98943_000_016Adapted from an address given at April 1997 general conference.The blacksmith had made the repair. But I had no money to pay him. That’s when I learned about my father’s “credit.”
I was raised on a small farm in northern Utah. My parents were good, hardworking, industrious people. In order to make ends meet, my father took outside employment. Each morning before he left for work, he would make a list of chores he wanted me to accomplish before he came home that evening.
On one occasion one of the items on the list was to take a small broken part from our hay rake to the blacksmith shop to have it repaired. I was uncomfortable about going. My father hadn’t left any money, and I wondered what I should do.
When all my other chores were finished, I knew I couldn’t avoid it any longer. I can still remember walking the mile or so to the blacksmith shop. I even remember how uncomfortable I was as I watched him weld the part. As he finished, I nervously told him that I had no money, but that my father would pay him later.
He patted me on the shoulder and said, “Son, don’t worry. Your father’s word is as good as his bond.” I remember running all the way home, relieved that the part had been repaired and grateful that my father was known as a man whose word was as good as his bond.
As a boy I didn’t fully understand what that meant, but I knew it was good. It was years later that I recognized that a person whose word is as good as his bond is a person of honesty and integrity, a person to be trusted. In today’s world, there are some who think nothing of breaking their word, their promises, their covenants with man and with God.
Honesty and integrity are not old-fashioned principles. They are just as viable in today’s world. We have been taught in the Church that:
When we say we will do something, we do it.
When we make a commitment, we honor it.
When we are given a calling, we fulfill it.
When we borrow something, we return it.
When we have a financial obligation, we pay it.
When we enter into an agreement, we keep it.
President N. Eldon Tanner related the following experience: “A young man came to me and said, ‘I made an agreement with a man that requires me to make certain payments each year. I am in arrears, and I can’t make those payments, for if I do, it is going to cause me to lose my home. What shall I do?’
“I looked at him and said, ‘Keep your agreement.’
“‘Even if it costs me my home?’
“I said, ‘I am not talking about your home. I am talking about your agreement; and I think your wife would rather have a husband who would keep his word, meet his obligations, keep his pledges or his covenants, and have to rent a home than to have a home with a husband who will not keep his covenants and his pledges’” (in Conference Report, Oct. 1966, 99).
The only policy
We are all familiar with the statement “Honesty is the best policy.” For members of The Church of Jesus Christ of Latter-day Saints, honesty is the only policy. We must be honest with our fellowmen. We must be honest with our God. We are honest with God when we honor the covenants we make with Him.

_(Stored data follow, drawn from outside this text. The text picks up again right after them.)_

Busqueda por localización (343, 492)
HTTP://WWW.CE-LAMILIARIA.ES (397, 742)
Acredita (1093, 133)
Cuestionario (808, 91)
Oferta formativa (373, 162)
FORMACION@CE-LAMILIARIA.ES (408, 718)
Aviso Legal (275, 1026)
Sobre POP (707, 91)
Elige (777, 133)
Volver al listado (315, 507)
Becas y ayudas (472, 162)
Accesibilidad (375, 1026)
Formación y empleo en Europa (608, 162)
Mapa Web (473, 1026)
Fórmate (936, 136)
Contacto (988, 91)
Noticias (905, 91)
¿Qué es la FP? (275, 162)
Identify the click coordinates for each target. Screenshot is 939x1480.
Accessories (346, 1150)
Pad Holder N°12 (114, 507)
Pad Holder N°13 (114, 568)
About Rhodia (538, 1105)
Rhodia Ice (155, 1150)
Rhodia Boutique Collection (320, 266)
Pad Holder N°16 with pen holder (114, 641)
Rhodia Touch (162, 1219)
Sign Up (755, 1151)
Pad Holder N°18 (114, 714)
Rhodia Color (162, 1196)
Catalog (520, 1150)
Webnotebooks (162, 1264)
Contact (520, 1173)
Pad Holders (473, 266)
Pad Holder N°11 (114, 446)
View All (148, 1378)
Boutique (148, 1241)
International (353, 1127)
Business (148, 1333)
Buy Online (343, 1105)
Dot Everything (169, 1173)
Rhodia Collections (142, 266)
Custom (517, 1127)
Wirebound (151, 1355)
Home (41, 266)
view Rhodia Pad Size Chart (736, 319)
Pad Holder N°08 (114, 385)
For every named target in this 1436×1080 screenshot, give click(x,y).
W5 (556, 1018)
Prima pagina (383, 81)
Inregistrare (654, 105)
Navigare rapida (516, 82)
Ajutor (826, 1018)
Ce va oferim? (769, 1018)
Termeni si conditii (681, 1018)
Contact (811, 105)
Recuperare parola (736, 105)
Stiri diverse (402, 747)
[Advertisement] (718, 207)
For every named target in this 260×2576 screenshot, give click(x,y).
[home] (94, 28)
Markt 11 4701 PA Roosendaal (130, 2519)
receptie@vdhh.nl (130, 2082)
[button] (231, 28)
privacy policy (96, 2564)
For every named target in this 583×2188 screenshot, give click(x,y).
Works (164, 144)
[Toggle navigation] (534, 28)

We are a covenant-making people. We make covenants at the waters of baptism. We renew those covenants each week as we worthily partake of the sacrament. We take upon ourselves the name of Christ; we promise to always remember Him and to keep His commandments. And in return He promises us that His Spirit will always be with us. We make covenants as we enter into the temple, and in return we receive the promised blessings of eternal life—if we keep those sacred covenants.
If we honor the commitments and covenants that we make with God and with our fellowmen, then it can be said of each of us, “Our word is as good as our bond.”